In a surprise statement that sent shockwaves through equities and currency markets, the central bank ended its cap of 1.20 franc per euro and reduced the interest rate on sight deposits, deepening a cut announced less than a month ago.
The shift marks an attempt by the SNB to reinforce its defenses of the economy before government bond purchases by the European Central Bank that could crumple the franc cap. The currency surged after the announcement, Swiss stocks including UBS AG tumbled and the chief executive of watchmaker Swatch Group AG said the policy shift would hurt exports. SNB President Thomas Jordan defended the move, saying surprise was necessary.
What this means for me is that my speculation on European stocks should begin to pay off. In fact, stocks in Europe have begun to rally on the announcement as people are attempting to front run the potential ECB action next week.

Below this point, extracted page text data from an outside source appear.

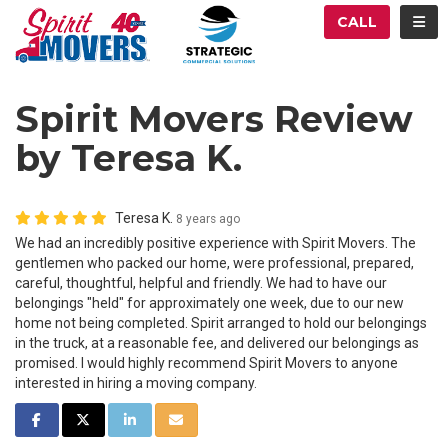
ATION
TOG
CALL
Spirit Movers Review
by Teresa K.
Teresa K.
8 years ago
We had an incredibly positive experience with Spirit Movers. The
gentlemen who packed our home, were professional, prepared,
careful, thoughtful, helpful and friendly. We had to have our
belongings "held" for approximately one week, due to our new
home not being completed. Spirit arranged to hold our belongings
in the truck, at a reasonable fee, and delivered our belongings as
promised. I would highly recommend Spirit Movers to anyone
interested in hiring a moving company.
SHARE ON FACEBOOK
SHARE ON TWITTER
SHARE ON LINKEDIN
SHARE VIA EMAIL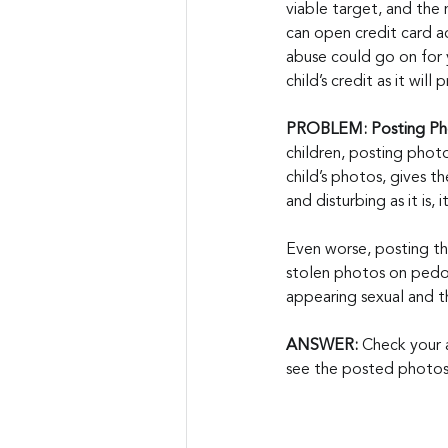
viable target, and the 
can open credit card ac
abuse could go on for 
child’s credit as it wil
PROBLEM: Posting Pho
children, posting photos
child’s photos, gives t
and disturbing as it is
Even worse, posting th
stolen photos on pedop
appearing sexual and t
ANSWER:
 Check your 
see the posted photos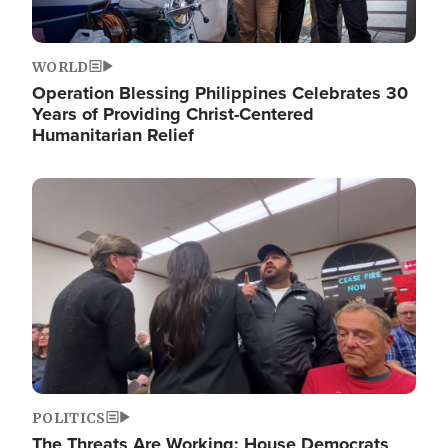
WORLD
Operation Blessing Philippines Celebrates 30
Years of Providing Christ-Centered
Humanitarian Relief
Image
POLITICS
The Threats Are Working: House Democrats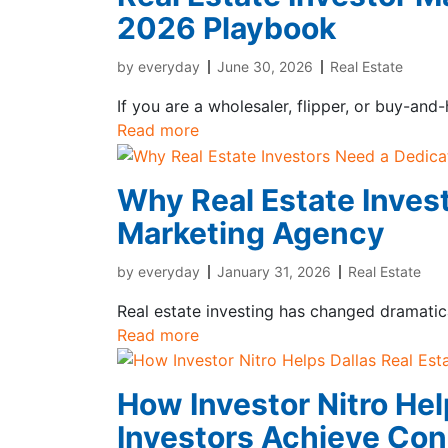
2026 Playbook
by
everyday
June 30, 2026
Real Estate
If you are a wholesaler, flipper, or buy-and
Read more
Why Real Estate Inves
Marketing Agency
by
everyday
January 31, 2026
Real Estate
Real estate investing has changed dramatica
Read more
How Investor Nitro Hel
Investors Achieve Con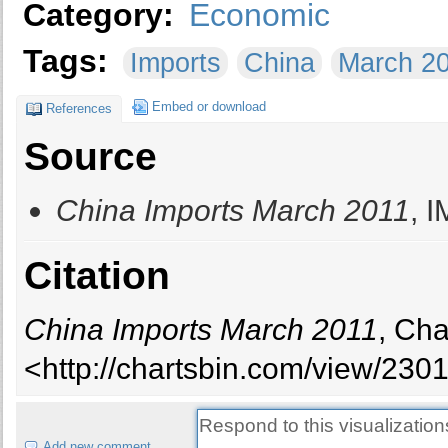
Category:
Economic
Tags:
Imports
China
March 2
Embed or download
References
Source
China Imports March 2011
, 
Citation
China Imports March 2011
, Cha
<http://chartsbin.com/view/2301
Add new comment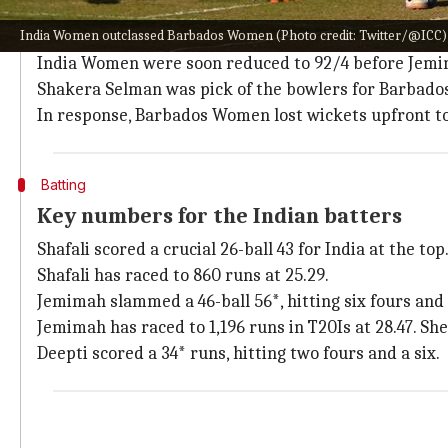
How did the match pan out?
India Women outclassed Barbados Women (Photo credit: Twitter/@ICC)
India Women lost
Smriti Mandhana
early on before
S
India Women were soon reduced to 92/4 before Jem
Shakera Selman was pick of the bowlers for Barbad
In response, Barbados Women lost wickets upfront to 
Batting
Key numbers for the Indian batters
Shafali scored a crucial 26-ball 43 for India at the to
Shafali has raced to 860 runs at 25.29.
Jemimah slammed a 46-ball 56*, hitting six fours and 
Jemimah has raced to 1,196 runs in T20Is at 28.47. Sh
Deepti scored a 34* runs, hitting two fours and a six.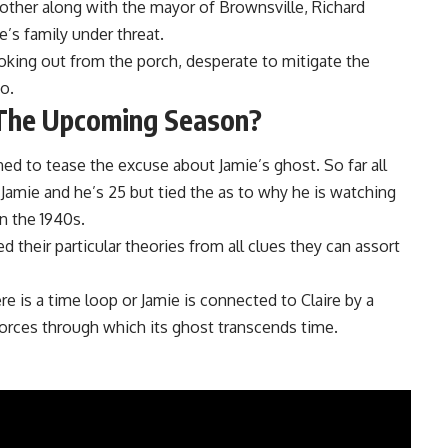
rother along with the mayor of Brownsville, Richard
’s family under threat.
ooking out from the porch, desperate to mitigate the
o.
he Upcoming Season?
ed to tease the excuse about Jamie’s ghost. So far all
s Jamie and he’s 25 but tied the as to why he is watching
in the 1940s.
 their particular theories from all clues they can assort
e is a time loop or Jamie is connected to Claire by a
forces through which its ghost transcends time.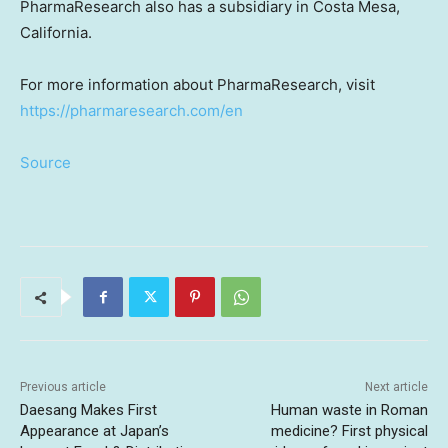
PharmaResearch also has a subsidiary in
Costa Mesa,
California
.
For more information about PharmaResearch, visit
https://pharmaresearch.com/en
Source
Previous article
Next article
Daesang Makes First
Human waste in Roman
Appearance at Japan’s
medicine? First physical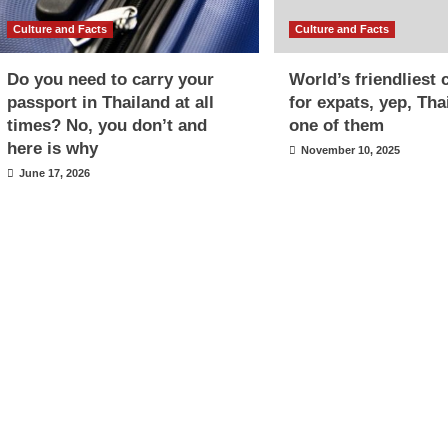
Culture and Facts
Culture and Facts
Do you need to carry your
World’s friendliest 
passport in Thailand at all
for expats, yep, Tha
times? No, you don’t and
one of them
here is why
November 10, 2025
June 17, 2026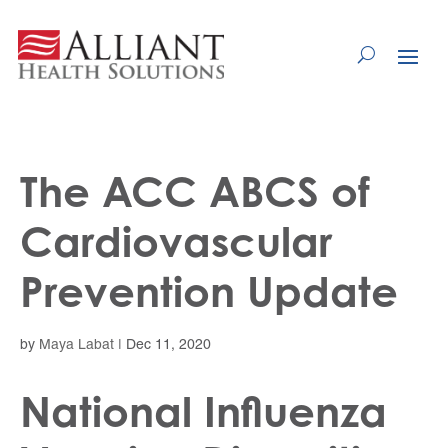
Skip
to
Content
The ACC ABCS of
Cardiovascular
Prevention Update
by
Maya Labat
|
Dec 11, 2020
National Influenza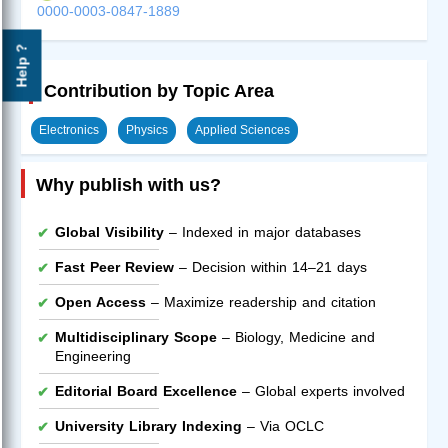
0000-0003-0847-1889
Help ?
Contribution by Topic Area
Electronics
Physics
Applied Sciences
Why publish with us?
Global Visibility
– Indexed in major databases
Fast Peer Review
– Decision within 14–21 days
Open Access
– Maximize readership and citation
Multidisciplinary Scope
– Biology, Medicine and
Engineering
Editorial Board Excellence
– Global experts involved
University Library Indexing
– Via OCLC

|European stocks rally on ECB QE speculation|
As I have said in the past, I am not a big fan of government money printing. It will do more harm over the long term and will not achieve the intended goals. However what we have seen in the past is that risk assets like stocks go up when government print money. At some point in the future people will figure out that printing money does not create wealth. In the meantime one has to put on their speculators and run with the bulls. There really is not much of a choice if one wants to get a return on capital. I would caution though that it is akin to picking up dimes in front of steam rollers. If you get to cute and hang around to long you will get run over so it is imperative to use stop losses and to understand what you are actually doing.